Chez nos interlocuteurs, jamais aucune haine ni même aucune animosité envers Luc Ravel. Tout juste le sentiment d’être méprisé, ignoré, abandonné. Et c’est peut-être pire. Je demande à un prêtre : « Et s’il fallait se faire l’avocat du diable, comment défendre Mgr Ravel ? » Il me répond : « Il ne s’agit pas de le défendre, mais de l’aider. »

Le complexe obsidional

Au fil de l’enquête, une personnalité bien singulière se dessine. Un intellectuel catholique de haut vol, un visionnaire qui ne sait pas transformer ses grandes idées en actes concrets, un pasteur qui n’a pas l’art et la manière de guider son troupeau.

Car Luc Ravel a beaucoup de qualités. Elles sont énormes. Une seule lui fait défaut : il n’a pas le charisme de la pastorale – chose problématique, dès lors que le pape François redéfinit (c’était en février 2014) le rôle de l’évêque sur trois qualificatifs essentiels : kérigmatique, priant et pasteur. Luc Ravel coche les deux premières. Pas la troisième.

C’est qu’il y a, peut-être, chez cet homme (nous disons bien « peut-être ») comme une forme de timidité native et de réticence à aller vers les autres, d’isolement volontaire voire d’introversion.

Lorsque Mgr Ravel a été nommé archevêque de Strasbourg et qu’il a pris ses quartiers au 16 rue Brûlée, il n’a pas tardé à renvoyer le chauffeur, l’économe, la cuisinière. Souhaits d’économie et de pauvreté ? Certainement que oui. Mais isolement total. Dans le grand archidiocèse de Strasbourg, réputé très riche, mais qui chaque année, pourtant, accumule les déficits, au point où il faudra se résigner un jour à vendre les joyaux des Princes-Evêques, Luc Ravel s’est comporté en évêque Myriel, renouant avec le vœu multiséculaire de l’Église à la pauvreté. Qui pourrait le lui reprocher ? Et depuis, c’est la secrétaire de Mgr Ravel qui fait tout. Une sainte femme.

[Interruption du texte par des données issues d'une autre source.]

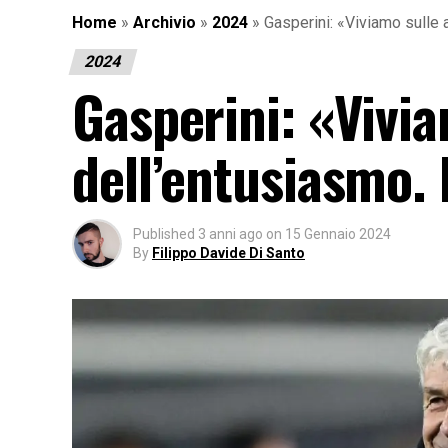
Home
»
Archivio
»
2024
»
Gasperini: «Viviamo sulle 
2024
Gasperini: «Vivia
dell’entusiasmo.
Published
3 anni ago
on
15 Gennaio 2024
By
Filippo Davide Di Santo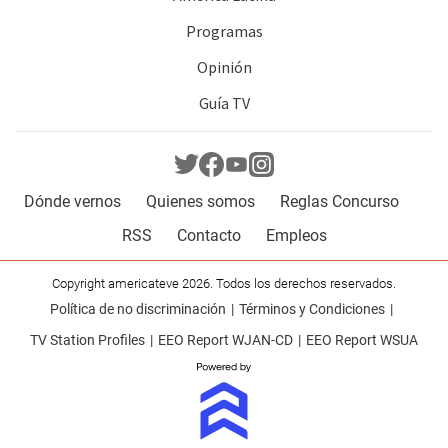
Programas
Opinión
Guía TV
Dónde vernos
Quienes somos
Reglas Concurso
RSS
Contacto
Empleos
Copyright americateve 2026. Todos los derechos reservados.
Política de no discriminación
Términos y Condiciones
TV Station Profiles
EEO Report WJAN-CD
EEO Report WSUA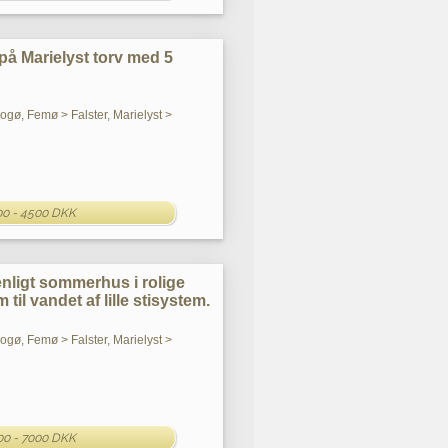
å Marielyst torv med 5
Bogø, Femø > Falster, Marielyst >
00 - 4500 DKK
nligt sommerhus i rolige
til vandet af lille stisystem.
Bogø, Femø > Falster, Marielyst >
00 - 7000 DKK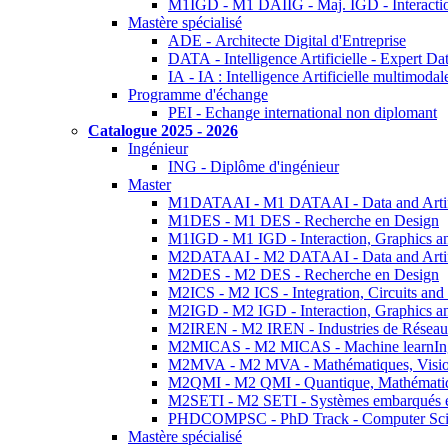
M1IGD - M1 DAIIG - Maj. IGD - Interactio
Mastère spécialisé
ADE - Architecte Digital d'Entreprise
DATA - Intelligence Artificielle - Expert 
IA - IA : Intelligence Artificielle multimoda
Programme d'échange
PEI - Echange international non diplomant
Catalogue 2025 - 2026
Ingénieur
ING - Diplôme d'ingénieur
Master
M1DATAAI - M1 DATAAI - Data and Artific
M1DES - M1 DES - Recherche en Design
M1IGD - M1 IGD - Interaction, Graphics a
M2DATAAI - M2 DATAAI - Data and Artific
M2DES - M2 DES - Recherche en Design
M2ICS - M2 ICS - Integration, Circuits and
M2IGD - M2 IGD - Interaction, Graphics a
M2IREN - M2 IREN - Industries de Réseau
M2MICAS - M2 MICAS - Machine learnIng
M2MVA - M2 MVA - Mathématiques, Vision
M2QMI - M2 QMI - Quantique, Mathématiq
M2SETI - M2 SETI - Systèmes embarqués et 
PHDCOMPSC - PhD Track - Computer Sci
Mastère spécialisé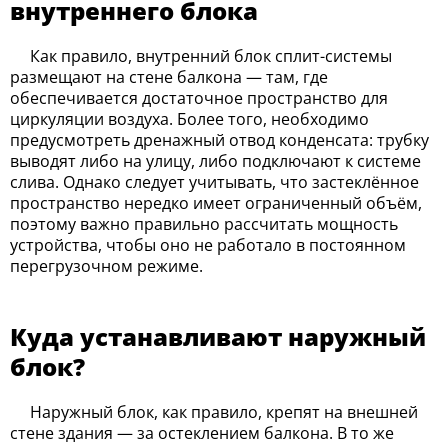
внутреннего блока
Как правило, внутренний блок сплит-системы
размещают на стене балкона — там, где
обеспечивается достаточное пространство для
циркуляции воздуха. Более того, необходимо
предусмотреть дренажный отвод конденсата: трубку
выводят либо на улицу, либо подключают к системе
слива. Однако следует учитывать, что застеклённое
пространство нередко имеет ограниченный объём,
поэтому важно правильно рассчитать мощность
устройства, чтобы оно не работало в постоянном
перегрузочном режиме.
Куда устанавливают наружный
блок?
Наружный блок, как правило, крепят на внешней
стене здания — за остеклением балкона. В то же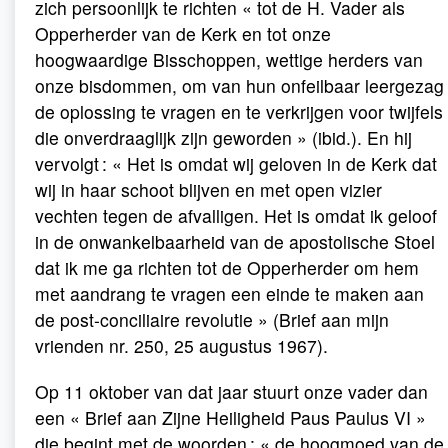
zich persoonlijk te richten « tot de H. Vader als
Opperherder van de Kerk en tot onze
hoogwaardige Bisschoppen, wettige herders van
onze bisdommen, om van hun onfeilbaar leergezag
de oplossing te vragen en te verkrijgen voor twijfels
die onverdraaglijk zijn geworden » (ibid.). En hij
vervolgt : « Het is omdat wij geloven in de Kerk dat
wij in haar schoot blijven en met open vizier
vechten tegen de afvalligen. Het is omdat ik geloof
in de onwankelbaarheid van de apostolische Stoel
dat ik me ga richten tot de Opperherder om hem
met aandrang te vragen een einde te maken aan
de post-conciliaire revolutie » (Brief aan mijn
vrienden nr. 250, 25 augustus 1967).
Op 11 oktober van dat jaar stuurt onze vader dan
een « Brief aan Zijne Heiligheid Paus Paulus VI »
die begint met de woorden : « de hoogmoed van de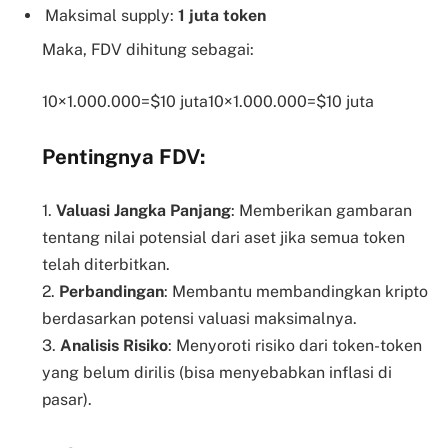
Maksimal supply:
1 juta token
Maka, FDV dihitung sebagai:
10×1.000.000=$10 juta10×1.000.000=$10 juta
Pentingnya FDV:
1.
Valuasi Jangka Panjang
: Memberikan gambaran
tentang nilai potensial dari aset jika semua token
telah diterbitkan.
2.
Perbandingan
: Membantu membandingkan kripto
berdasarkan potensi valuasi maksimalnya.
3.
Analisis Risiko
: Menyoroti risiko dari token-token
yang belum dirilis (bisa menyebabkan inflasi di
pasar).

Dès son entrée en fonction, Mgr Ravel a cultivé l’isolement. Exemple. Une tradition fort établie était que l’évêque de Strasbourg célèbre, chaque matin, avant le petit-déjeuner, une messe dans la chapelle privée de l’évêché. Les évêques auxiliaires, les vicaires généraux, bref tous les prêtres qui habitent, vivent et forment la maisonnée épiscopale concélébraient chaque matin. Arrivant à Strasbourg, Mgr Ravel a fait cessé tout cela, préférant célébrer la messe tout seul ou avec sa secrétaire.

Un manque de charisme pastoral

Luc Ravel n’est franchement pas un méchant homme. C’est même un homme de bien. Seulement, il est évêque et il lui manque le charisme pastoral. C’est assez problématique. Excellent théoricien du « care » chrétien, il ne sait pas lui-même le mettre en œuvre dans son ministère quotidien. Rome trouvera tous les moyens ordinaires et extraordinaires pour sortir de cette crise.